Chinese warplanes carry out drill in disputed area of South China Sea
‘Joint combat patrols’ feature advanced aircraft amid unhappiness over US-Taiwan ties
Chinese fighter jets and bombers have carried out manoeuvres in disputed areas of the South China Sea and the western Pacific, the air force said, and also passed through Japan’s southern islands.
The “joint combat patrols” featured some of the People’s Liberation Army’s most advanced aircraft, including H-6K long-range strategic bombers and Russian-built Su-30 and Su-35 fighters.
“The PLA Air Force will continue to safeguard national sovereignty and security, as well as support the country’s peaceful development through high-sea training and combat patrol missions,” spokesman Shen Jinke said in a statement on the air force’s microblog.
The aircraft flew across the Miyako Strait, south of Japan and northeast of self-ruled Taiwan, which China insists is part of its sovereign territory, and it was “in line with international law and practice”.
“Air force exercises are rehearsals for future wars and are the most direct preparation for combat,” Mr Shen said.
China was unhappy about a new law recently passed in Washington boosting ties with Taiwan and the more militant state media have called for military force to put pressure on the island.
The H-6K bomber carries the DH-20 land-attack cruise missile, giving it the ability to hit targets as far away as Australia. The only other countries able to launch cruise missiles from the air are Russia and the US.
The deployment of Su-35 fighters over the South China Sea aims to help increase the air force’s ability to fight far out at sea, the air force said.
President Xi Jinping has made modernisation of the People’s Liberation Army one of the main planks of his government.
The more exercises China practices far from its shores, the better it will be as “an important force for managing and controlling crises, containing war and winning battles”, the statement said.

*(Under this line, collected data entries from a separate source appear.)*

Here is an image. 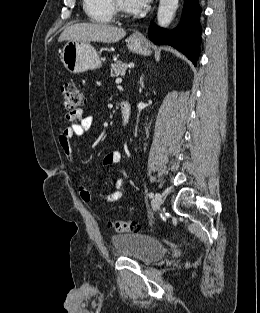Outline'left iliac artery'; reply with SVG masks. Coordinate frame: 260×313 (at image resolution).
I'll list each match as a JSON object with an SVG mask.
<instances>
[{
    "label": "left iliac artery",
    "mask_w": 260,
    "mask_h": 313,
    "mask_svg": "<svg viewBox=\"0 0 260 313\" xmlns=\"http://www.w3.org/2000/svg\"><path fill=\"white\" fill-rule=\"evenodd\" d=\"M148 196H149L150 198H152V197H153V193L150 192V193L148 194Z\"/></svg>",
    "instance_id": "44dca946"
}]
</instances>
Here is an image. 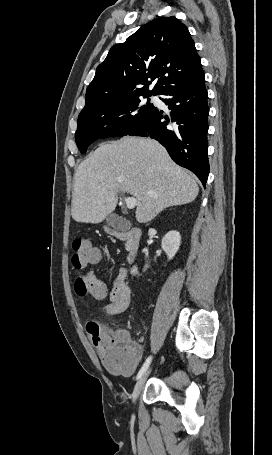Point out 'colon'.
Here are the masks:
<instances>
[{
    "label": "colon",
    "instance_id": "5ec220e1",
    "mask_svg": "<svg viewBox=\"0 0 272 455\" xmlns=\"http://www.w3.org/2000/svg\"><path fill=\"white\" fill-rule=\"evenodd\" d=\"M72 251V264L79 270L97 264L101 259L100 250L93 247L86 238L74 239ZM74 287L80 297L91 296L98 300L106 297L105 284L91 272L79 274ZM86 329L103 365L108 370L125 371L132 365L136 355L134 345L102 329L98 323L90 322Z\"/></svg>",
    "mask_w": 272,
    "mask_h": 455
}]
</instances>
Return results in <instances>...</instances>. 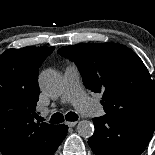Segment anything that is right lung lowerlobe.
I'll return each mask as SVG.
<instances>
[{
	"mask_svg": "<svg viewBox=\"0 0 155 155\" xmlns=\"http://www.w3.org/2000/svg\"><path fill=\"white\" fill-rule=\"evenodd\" d=\"M61 127H62V138H61V141H60V143L58 144V146L61 144V142L63 141V139L65 138V136L67 135V130H68V127L66 126V125H60ZM57 146V147H58ZM57 147H56V149H57ZM56 149L50 154V155H52L55 151H56Z\"/></svg>",
	"mask_w": 155,
	"mask_h": 155,
	"instance_id": "98d812e1",
	"label": "right lung lower lobe"
}]
</instances>
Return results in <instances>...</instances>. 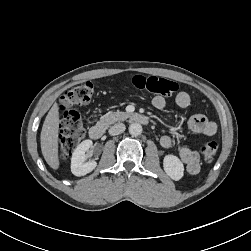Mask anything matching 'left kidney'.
Segmentation results:
<instances>
[{
  "label": "left kidney",
  "instance_id": "5707ae66",
  "mask_svg": "<svg viewBox=\"0 0 251 251\" xmlns=\"http://www.w3.org/2000/svg\"><path fill=\"white\" fill-rule=\"evenodd\" d=\"M163 167L166 174L173 180H180L184 175V166L175 155H166L163 160Z\"/></svg>",
  "mask_w": 251,
  "mask_h": 251
}]
</instances>
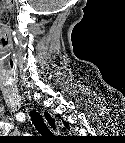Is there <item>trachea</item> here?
<instances>
[{
    "label": "trachea",
    "instance_id": "trachea-1",
    "mask_svg": "<svg viewBox=\"0 0 125 143\" xmlns=\"http://www.w3.org/2000/svg\"><path fill=\"white\" fill-rule=\"evenodd\" d=\"M31 116V120L36 128V130L45 137H53L54 135L52 134V132L49 130V128L47 127V125L45 124L42 116L36 112V111H32L30 113Z\"/></svg>",
    "mask_w": 125,
    "mask_h": 143
}]
</instances>
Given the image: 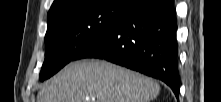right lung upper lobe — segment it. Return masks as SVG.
Segmentation results:
<instances>
[{"label":"right lung upper lobe","instance_id":"cb5924a9","mask_svg":"<svg viewBox=\"0 0 221 102\" xmlns=\"http://www.w3.org/2000/svg\"><path fill=\"white\" fill-rule=\"evenodd\" d=\"M84 0H54L49 12H48V18L63 11L68 8H71L78 3L82 2ZM133 4V6L137 5L142 0H130Z\"/></svg>","mask_w":221,"mask_h":102}]
</instances>
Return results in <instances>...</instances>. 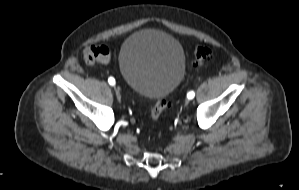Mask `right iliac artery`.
Returning <instances> with one entry per match:
<instances>
[{
    "label": "right iliac artery",
    "instance_id": "82829eb1",
    "mask_svg": "<svg viewBox=\"0 0 299 190\" xmlns=\"http://www.w3.org/2000/svg\"><path fill=\"white\" fill-rule=\"evenodd\" d=\"M108 82L110 85L114 86L115 85V79L113 77H109Z\"/></svg>",
    "mask_w": 299,
    "mask_h": 190
}]
</instances>
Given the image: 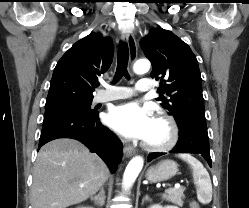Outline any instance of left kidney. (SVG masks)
<instances>
[{
  "label": "left kidney",
  "instance_id": "left-kidney-1",
  "mask_svg": "<svg viewBox=\"0 0 249 208\" xmlns=\"http://www.w3.org/2000/svg\"><path fill=\"white\" fill-rule=\"evenodd\" d=\"M148 208H178V207H176V206H165V207H162L161 205H151Z\"/></svg>",
  "mask_w": 249,
  "mask_h": 208
}]
</instances>
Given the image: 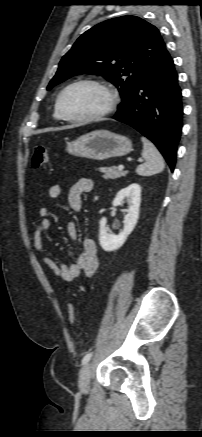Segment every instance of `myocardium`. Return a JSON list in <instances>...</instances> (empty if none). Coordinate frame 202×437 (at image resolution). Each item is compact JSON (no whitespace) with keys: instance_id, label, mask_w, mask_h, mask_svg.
Wrapping results in <instances>:
<instances>
[{"instance_id":"myocardium-1","label":"myocardium","mask_w":202,"mask_h":437,"mask_svg":"<svg viewBox=\"0 0 202 437\" xmlns=\"http://www.w3.org/2000/svg\"><path fill=\"white\" fill-rule=\"evenodd\" d=\"M83 84L93 85L101 89L107 95L108 98L107 104L101 111L91 115L80 116V117L68 116L62 108L63 97L71 88ZM118 102H119V95L113 87L95 79L85 78L70 83L59 93L56 100V109L60 118L65 121L72 122V123H90V122L102 120L108 115H110L117 107Z\"/></svg>"}]
</instances>
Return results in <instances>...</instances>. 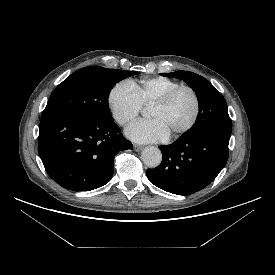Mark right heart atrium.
<instances>
[{
	"label": "right heart atrium",
	"mask_w": 275,
	"mask_h": 275,
	"mask_svg": "<svg viewBox=\"0 0 275 275\" xmlns=\"http://www.w3.org/2000/svg\"><path fill=\"white\" fill-rule=\"evenodd\" d=\"M108 105L114 120L121 126L129 124L142 110L136 85L130 79L116 83L109 92Z\"/></svg>",
	"instance_id": "right-heart-atrium-1"
}]
</instances>
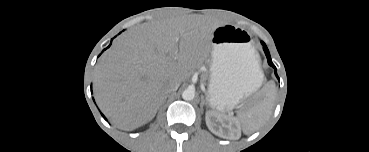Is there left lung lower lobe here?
I'll return each instance as SVG.
<instances>
[{
    "label": "left lung lower lobe",
    "mask_w": 369,
    "mask_h": 152,
    "mask_svg": "<svg viewBox=\"0 0 369 152\" xmlns=\"http://www.w3.org/2000/svg\"><path fill=\"white\" fill-rule=\"evenodd\" d=\"M262 45H263V49H264V52H265V54H266V57H267V59H268V63H269V65H270V66H272V67L275 69V75H276V77L279 79V77H278V75H277V73H276V67H275V66H274V64L272 63V60H271V57H270L269 51H268V49H267V47H266L265 43H264V42H262Z\"/></svg>",
    "instance_id": "obj_1"
}]
</instances>
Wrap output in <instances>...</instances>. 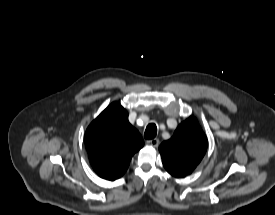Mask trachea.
<instances>
[{
    "mask_svg": "<svg viewBox=\"0 0 275 215\" xmlns=\"http://www.w3.org/2000/svg\"><path fill=\"white\" fill-rule=\"evenodd\" d=\"M157 134V126L154 123H151L147 126L144 136L146 139H153Z\"/></svg>",
    "mask_w": 275,
    "mask_h": 215,
    "instance_id": "3493384b",
    "label": "trachea"
}]
</instances>
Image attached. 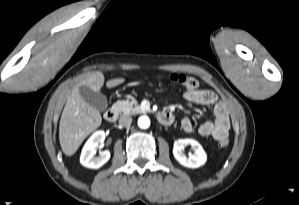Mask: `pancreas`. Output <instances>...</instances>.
<instances>
[{
  "mask_svg": "<svg viewBox=\"0 0 299 205\" xmlns=\"http://www.w3.org/2000/svg\"><path fill=\"white\" fill-rule=\"evenodd\" d=\"M114 107L124 115L140 114L144 112L136 100L118 101L114 104Z\"/></svg>",
  "mask_w": 299,
  "mask_h": 205,
  "instance_id": "1",
  "label": "pancreas"
}]
</instances>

It has build artificial islands upon South China Sea reefs, equipped with military-length airstrips and anti-aircraft missiles.
Last week, a US Navy destroyer came within 12 nautical miles of Mischief Reef in the Spratly Islands, an island chain also claimed by the Philippines, on which China has built an artificial island.
The operation prompted an angry response from the defence ministry in Beijing, which described it as a “serious political and military provocation against China”.
The US describes these as “freedom of navigation” operations and they are in defiance of China’s claims to nearly all of the South China Sea, through which about €4.75 trillion in trade passes every year.
Beijing has dismissed a finding by an international tribunal in The Hague rejecting China’s claims.